**EXERCISE INSTRUCTIONS**
Below are the records; print them again exactly and omit the pictures.

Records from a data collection
----
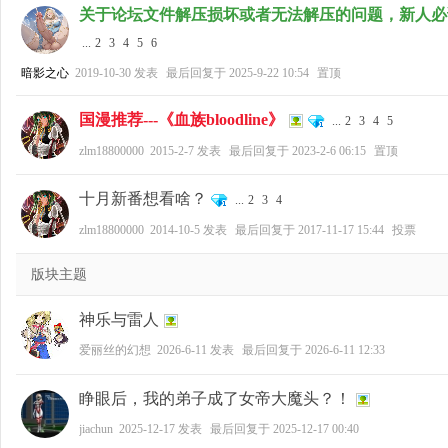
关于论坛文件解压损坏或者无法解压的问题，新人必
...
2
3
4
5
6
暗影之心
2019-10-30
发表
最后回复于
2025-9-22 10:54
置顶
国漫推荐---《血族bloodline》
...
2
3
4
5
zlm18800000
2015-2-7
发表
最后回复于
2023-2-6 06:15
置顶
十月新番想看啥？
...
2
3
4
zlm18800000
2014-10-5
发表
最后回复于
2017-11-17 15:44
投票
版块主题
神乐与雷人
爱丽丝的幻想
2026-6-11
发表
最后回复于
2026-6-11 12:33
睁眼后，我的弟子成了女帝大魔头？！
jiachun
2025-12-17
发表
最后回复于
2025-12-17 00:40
----
**ANSWER FOR THIS EXERCISE**
关于论坛文件解压损坏或者无法解压的问题，新人必
...
2
3
4
5
6
暗影之心
2019-10-30
发表
最后回复于
2025-9-22 10:54
置顶
国漫推荐---《血族bloodline》
...
2
3
4
5
zlm18800000
2015-2-7
发表
最后回复于
2023-2-6 06:15
置顶
十月新番想看啥？
...
2
3
4
zlm18800000
2014-10-5
发表
最后回复于
2017-11-17 15:44
投票
版块主题
神乐与雷人
爱丽丝的幻想
2026-6-11
发表
最后回复于
2026-6-11 12:33
睁眼后，我的弟子成了女帝大魔头？！
jiachun
2025-12-17
发表
最后回复于
2025-12-17 00:40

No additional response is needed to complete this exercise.